Und so saßt du da, mit einem Klumpen im Mund, der dich stumm machte und dir den
Atem nahm, der den Gaumen bedrängte und ein schmerzendes Gewölbe sein ließ und
dir Tränen abpresste. Du wolltest keine Heulsuse sein. Du warst auch keine. Du
hast nicht geweint, als Süwerts Hund dich gebissen hat und du die
Tollwutspritze in den Bauch bekamst; du hast vor ihnen nicht geweint, als das
Blut dir aus der Schulter spritzte, an der das neue Messer stolz ausprobiert
worden war; du hast nicht geweint vor ihm, damals, nachdem.
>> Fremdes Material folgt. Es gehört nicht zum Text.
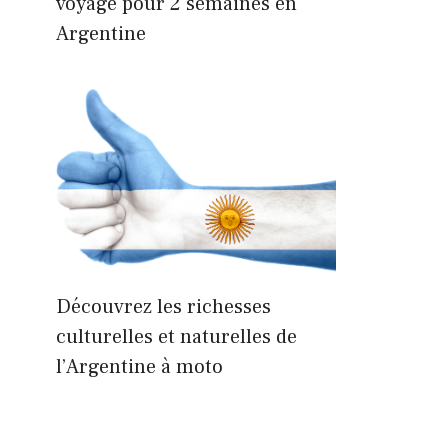
voyage pour 2 semaines en
Argentine
Découvrez les richesses
culturelles et naturelles de
l’Argentine à moto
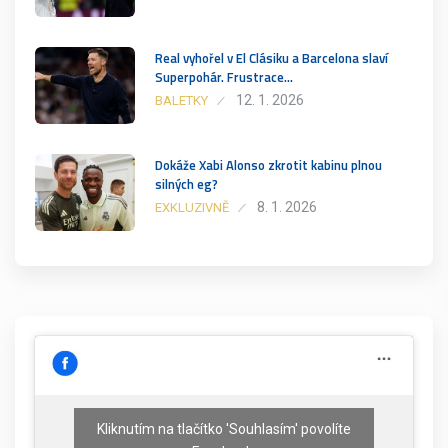
Real vyhořel v El Clásiku a Barcelona slaví
Superpohár. Frustrace…
12. 1. 2026
BALETKY
Dokáže Xabi Alonso zkrotit kabinu plnou
silných eg?
8. 1. 2026
EXKLUZIVNĚ
Kliknutím na tlačítko 'Souhlasím' povolíte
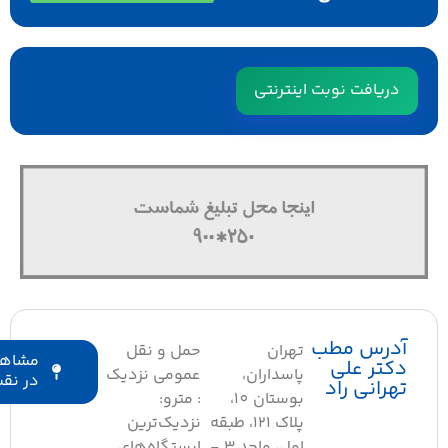
دریافت نوبت اینترنتی
درس مطب
تهران
حمل و نقل
مشاهده
کتر علی
پاسداران،
عمومی نزدیک
در نقشه
هرانی راد
بوستان 10،
: مترو:
پلاک 121، طبقه
نزدیک‌ترین
اول، واحد 3 -
ایستگاه‌های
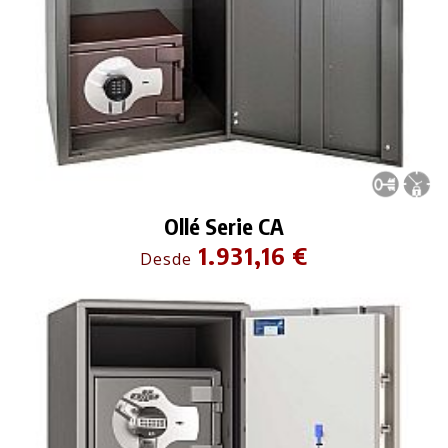
Ollé Serie CA
1.931,16 €
Desde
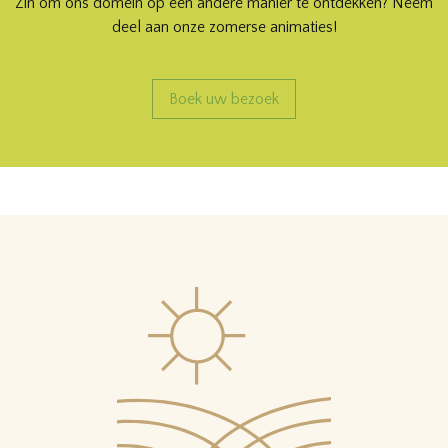
Zin om ons domein op een andere manier te ontdekken? Neem
deel aan onze zomerse animaties!
Boek uw bezoek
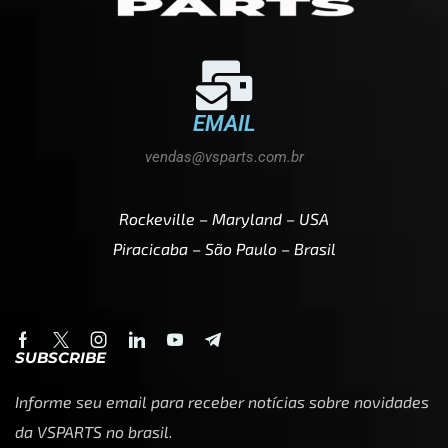
EMAIL
vendas@vsparts.com.br
Rockeville – Maryland – USA
Piracicaba – São Paulo – Brasil
SUBSCRIBE
Informe seu email para receber notícias sobre novidades
da VSPARTS no brasil.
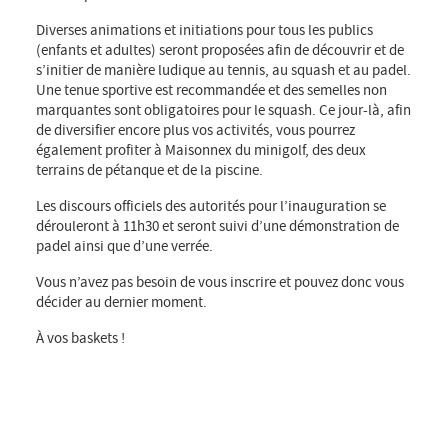
Diverses animations et initiations pour tous les publics
(enfants et adultes) seront proposées afin de découvrir et de
s’initier de manière ludique au tennis, au squash et au padel.
Une tenue sportive est recommandée et des semelles non
marquantes sont obligatoires pour le squash. Ce jour-là, afin
de diversifier encore plus vos activités, vous pourrez
également profiter à Maisonnex du minigolf, des deux
terrains de pétanque et de la piscine.
Les discours officiels des autorités pour l’inauguration se
dérouleront à 11h30 et seront suivi d’une démonstration de
padel ainsi que d’une verrée.
Vous n’avez pas besoin de vous inscrire et pouvez donc vous
décider au dernier moment.
À vos baskets !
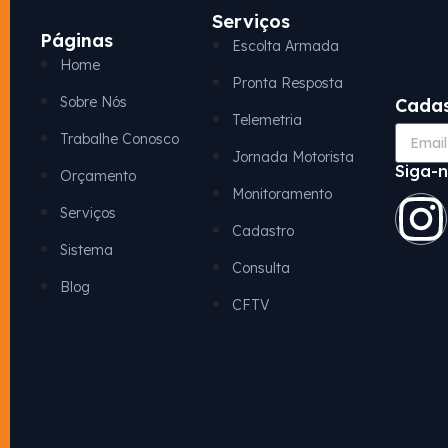
Serviços
Páginas
Escolta Armada
Home
Pronta Resposta
Sobre Nós
Cadas
Telemetria
Trabalhe Conosco
Jornada Motorista
Siga-n
Orçamento
Monitoramento
Serviços
Cadastro
Sistema
Consulta
Blog
CFTV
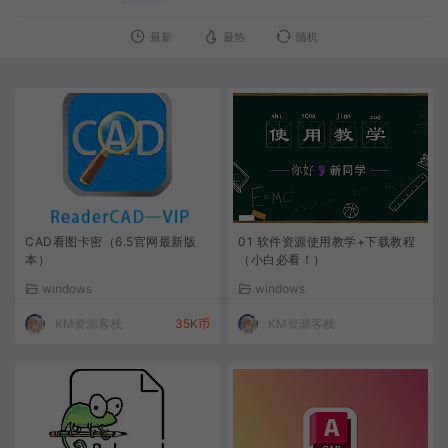
最新
最热
随机
CAD看图卡密（6.5官网最新版
01 软件资源使用教学+下载教程
本）
（小白必看！）
windows
windows
KM资源客栈
35K币
KM资源客栈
Wieso hättest du
das ausgerechnet jetzt ändern sollen.
    Aber du hast auf einmal
gewusst, als du den Kuchen mit dem sauren Kaffee runtergespült hast, dass es
gut war, dass sie ihn gebacken hatten, für Anna Hanske. Dass es gut war, dass
sie alle hier herumsaßen und an Anna Hanske denken und auf Anna Hanske trinken
mussten, dass der Pastor es verstanden hatte, sie in ihren eigenen Bräuchen zu
fangen. Anna Hanske war unter der Erde. Aber hatte es dort bequemer als die
hier, wie verspätete Gäste, an ihrem Tisch, wo man sich ja immerhin anständig,
immerhin benehmen musste, und Anna Hanske konnte endgültig kein gutes Benehmen
mehr abverlangt werden.
    Dieses Haus ist dir fremd.
Hier hast du nicht gewohnt, zwischen diesen wurmstichigen Schränken, unter
diesem schweren Dach hast du keinen Schlaf gefunden, hast du sowieso nicht.